Listen to a performance of Azuma-Jishi:
2 Comments »
RSS feed for comments on this post. TrackBack URI
Hi, Lisa, Michael, and all. I play shakuhachi, an end-blown flute traditionally made of bamboo, though modern wooden instruments are available. I don’t have specific knowledge of these pieces, but Tozan did write for the sankyoku (“three music”) ensemble of shakuhachi, shamisen, and koto seen in the video. Tozan was a pioneer of writing music for traditional Japanese instruments in the early 20th century in an attempt to save the tradition from extinction. Usually the music is written in separate parts for each instrument, and without seeing the music itself, it’s hard to say which part you have. Your post implies that this is written in staff notation, which is unusual in my experience. Most that I’ve seen is written in traditional Japanese notation for each instrument. I can be fairly certain, though, that the music wasn’t originally for a bowed instrument, though a traditional Japanese bowed instrument, the kokyu, was used in sankyoku ensemble until the late 19th century, it being replaced by the shakuhachi at that time. Perhaps this is an edition for violin, which would not be unheard of, given Tozan’s desire to bring the tradition forward into modern times. As you already know, Tozan lived well into the 20th century, and if my memory serves he studied violin in France. There are also tape recordings of his shakuhachi playing preserved at the John Knowles Paine Music Library at Harvard University. I don’t know of any connection between Tozan and Machaut. It’s possible that an owner of the music was interested, like me, in both Asian and ancient European music. Lastly, I don’t speak Japanese, but I believe “Jishi” means “Lion Dance”, and Azuma is one of the old Japanese provinces, so “Azuma Lion Dance” would be my guess.

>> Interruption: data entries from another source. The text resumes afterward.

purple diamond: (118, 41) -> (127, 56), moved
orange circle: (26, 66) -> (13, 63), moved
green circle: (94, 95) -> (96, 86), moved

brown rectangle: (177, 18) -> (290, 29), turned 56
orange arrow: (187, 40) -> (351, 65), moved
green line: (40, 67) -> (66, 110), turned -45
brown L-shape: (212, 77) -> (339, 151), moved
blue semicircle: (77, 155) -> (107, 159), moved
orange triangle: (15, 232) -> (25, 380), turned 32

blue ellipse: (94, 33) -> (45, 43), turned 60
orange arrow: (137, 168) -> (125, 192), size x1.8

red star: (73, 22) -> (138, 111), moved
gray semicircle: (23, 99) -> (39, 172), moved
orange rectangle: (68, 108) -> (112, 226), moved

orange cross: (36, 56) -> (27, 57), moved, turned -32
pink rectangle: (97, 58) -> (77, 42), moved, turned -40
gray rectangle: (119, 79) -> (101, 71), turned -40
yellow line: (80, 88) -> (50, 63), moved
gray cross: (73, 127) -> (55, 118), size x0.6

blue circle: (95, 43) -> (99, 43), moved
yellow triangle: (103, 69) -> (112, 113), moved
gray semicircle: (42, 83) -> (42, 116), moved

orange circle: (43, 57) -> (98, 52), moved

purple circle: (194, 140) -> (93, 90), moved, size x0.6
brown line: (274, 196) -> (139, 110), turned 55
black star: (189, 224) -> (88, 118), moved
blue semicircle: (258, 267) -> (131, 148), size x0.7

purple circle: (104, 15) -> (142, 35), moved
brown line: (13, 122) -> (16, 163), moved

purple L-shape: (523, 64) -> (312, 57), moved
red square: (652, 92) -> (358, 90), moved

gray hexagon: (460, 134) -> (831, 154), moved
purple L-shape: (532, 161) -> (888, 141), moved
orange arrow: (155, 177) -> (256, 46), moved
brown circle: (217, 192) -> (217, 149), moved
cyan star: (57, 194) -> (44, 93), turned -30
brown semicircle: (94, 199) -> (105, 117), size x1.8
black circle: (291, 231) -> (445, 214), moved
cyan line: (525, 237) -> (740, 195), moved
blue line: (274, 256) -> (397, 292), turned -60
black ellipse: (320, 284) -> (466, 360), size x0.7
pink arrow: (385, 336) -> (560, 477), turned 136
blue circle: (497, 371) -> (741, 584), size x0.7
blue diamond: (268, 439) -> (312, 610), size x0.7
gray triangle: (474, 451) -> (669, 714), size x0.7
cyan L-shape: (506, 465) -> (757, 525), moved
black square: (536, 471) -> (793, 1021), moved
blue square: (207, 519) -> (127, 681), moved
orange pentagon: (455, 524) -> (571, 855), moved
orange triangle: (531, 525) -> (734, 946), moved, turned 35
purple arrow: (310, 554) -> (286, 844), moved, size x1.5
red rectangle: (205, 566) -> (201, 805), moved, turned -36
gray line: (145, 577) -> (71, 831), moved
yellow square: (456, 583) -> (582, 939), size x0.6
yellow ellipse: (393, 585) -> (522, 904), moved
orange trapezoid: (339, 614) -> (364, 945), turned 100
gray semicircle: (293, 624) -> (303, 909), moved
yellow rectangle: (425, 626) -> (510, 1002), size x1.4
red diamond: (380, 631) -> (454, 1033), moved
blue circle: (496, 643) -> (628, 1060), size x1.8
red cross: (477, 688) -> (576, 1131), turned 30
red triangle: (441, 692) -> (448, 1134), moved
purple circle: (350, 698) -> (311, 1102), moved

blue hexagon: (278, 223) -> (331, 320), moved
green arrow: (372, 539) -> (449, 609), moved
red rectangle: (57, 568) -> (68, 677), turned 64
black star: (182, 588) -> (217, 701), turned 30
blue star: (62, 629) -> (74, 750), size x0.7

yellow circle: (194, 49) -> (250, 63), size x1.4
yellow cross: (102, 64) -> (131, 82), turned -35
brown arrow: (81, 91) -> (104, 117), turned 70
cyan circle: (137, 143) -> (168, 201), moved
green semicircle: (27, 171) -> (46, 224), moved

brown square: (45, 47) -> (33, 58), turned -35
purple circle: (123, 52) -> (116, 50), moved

Ah, I just followed the link to see the actual music of the “third piece”. I can’t say for sure which instrument it’s written for, but the little staves at the top give tunings for koto and shamisen, so I presume this is the part for shakuhachi, perhaps arranged for violin, though one of the features of shakuhachi is the ability to play rubato, like the violin. Again, in my limited experience use of staff notation in this repertoire is unusual, the shakuhachi parts more commonly being notated with the system developed by Tozan himself. A Japanese reader ought to be able to clarify some of the questions, though!
Best of luck, and thanks again for an interesting question.